There may be satisfactory answers to the questions in this essay, most of which have been left open. Some answers may even be expressible in words (the topic of the previous post)!

Whatever the case, it must be admitted that even the best answers and formulations do not suffice. This is consoling, for I am lacking the best answers and formulations.

For, as it is, undoubtedly some “nuances”, say, of christology are unintelligible to us “simple” people. But fortunately what is said of icons applies to liturgy in general: they are “books for the illiterate” (2:132). When words fail us, liturgy and love in action take over and fulfill what mere words, by themselves, were never meant to fulfill.

Throughout Pelikan’s monographs liturgy has been a main source (see e.g. 2:6); and throughout my essays I have mainly ignored it, as well as the “powerful monastic movement” (2:5-6) and several other important and intriguing elements in the history of the development of Christian doctrine. But now liturgy comes into play.
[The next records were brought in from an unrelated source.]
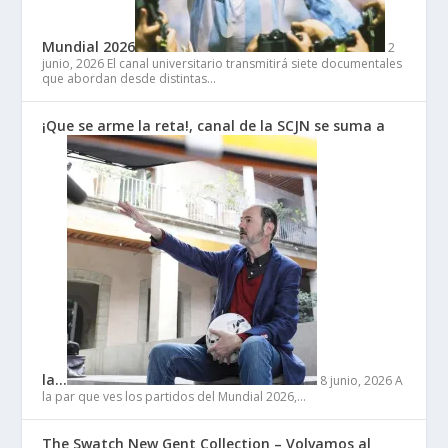
Mundial 2026
2
junio, 2026
El canal universitario transmitirá siete documentales
que abordan desde distintas…
¡Que se arme la reta!, canal de la SCJN se suma a
la…
8 junio, 2026
A
la par que ves los partidos del Mundial 2026,…
The Swatch New Gent Collection – Volvamos al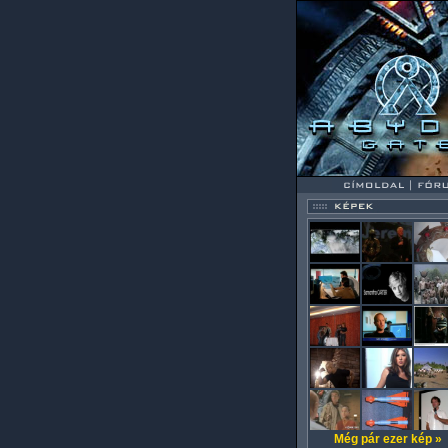
Még pár ezer kép »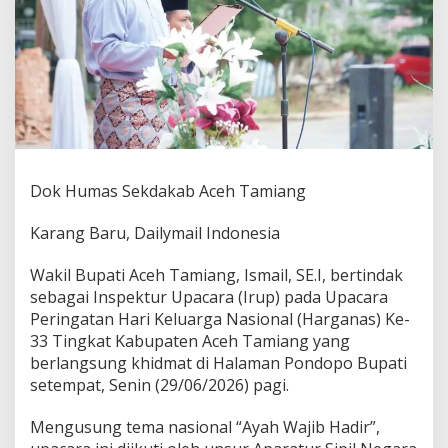
e
-
3
3
,
W
a
b
u
p
I
Dok Humas Sekdakab Aceh Tamiang
s
m
Karang Baru, Dailymail Indonesia
a
i
Wakil Bupati Aceh Tamiang, Ismail, SE.I, bertindak
l
sebagai Inspektur Upacara (Irup) pada Upacara
T
e
Peringatan Hari Keluarga Nasional (Harganas) Ke-
k
33 Tingkat Kabupaten Aceh Tamiang yang
a
berlangsung khidmat di Halaman Pondopo Bupati
n
setempat, Senin (29/06/2026) pagi.
k
a
n
Mengusung tema nasional “Ayah Wajib Hadir”,
P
Earlier it was said that the central obligation of the church is the “communication of what has been granted” it (2:31). Liturgy (worship) is uniquely “the summit toward which the activity of the church is directed and at the same time the fountain from which all her power flows”, as was stated at the Second Vatican Council (5:295).

Maximus’s reminder of the words of Scripture can be considered valid to theological words, too: “every word … is a forerunner of the more perfect word to be revealed … in an unwritten way in the Spirit” (2:31). “The heart” of all major churches, not only of the Syrian Jacobite Church to which this Hage’s expression originally refers to, “beats in its liturgy” (2:51). And Nicephorus’s formulation of the liturgical action of “their priests” can be generalized to encompass all liturgical action and participation: “they express the form of the orders of being that transcend this world” (2:134).

Worship has a special function in “theology”, for it can convey the knowledge of the unknowable (2:135). Liturgy is “participation in divine mysteries” and “completely manifest knowledge” (2:136).

Some dogmas are always “liturgical” rather than “dogmatic” in their fundamental character. Such a dogma, preeminently, has been the Atonement (2:137-138), even more so than the doctrine of the Incarnation (5:268). These belonged more appropriately to the “rule of prayer” articulated in the ritual rather than the “rule of faith” articulated in dogmatic theology (1:339).

Although it is true, as Newman said, that all dogmas and creeds “have a place in ritual, they are devotional acts, and of the nature of prayer, addressed to God,” (5:268) whatever the metaphors employed to the doctrine of atonement – satisfaction, deification, sacrifice – they all “spoke in the accents of worship” (3:129-144).

And as for the Holy Communion or Eucharist, perhaps “no theological theory … can adequately express this mystery, which is best apprehended by and through the worship of the church” (5:298).

Everything comes together in liturgy. Pelikan summarizes: “The place that brought together the scholarly exegesis of Scripture and the devotional recitation of Scripture, the technical dogmatic vocabulary of the erudite and the inarticulate affirmation of the simple, was the ‘melody of theology’ in the liturgy” (2:137).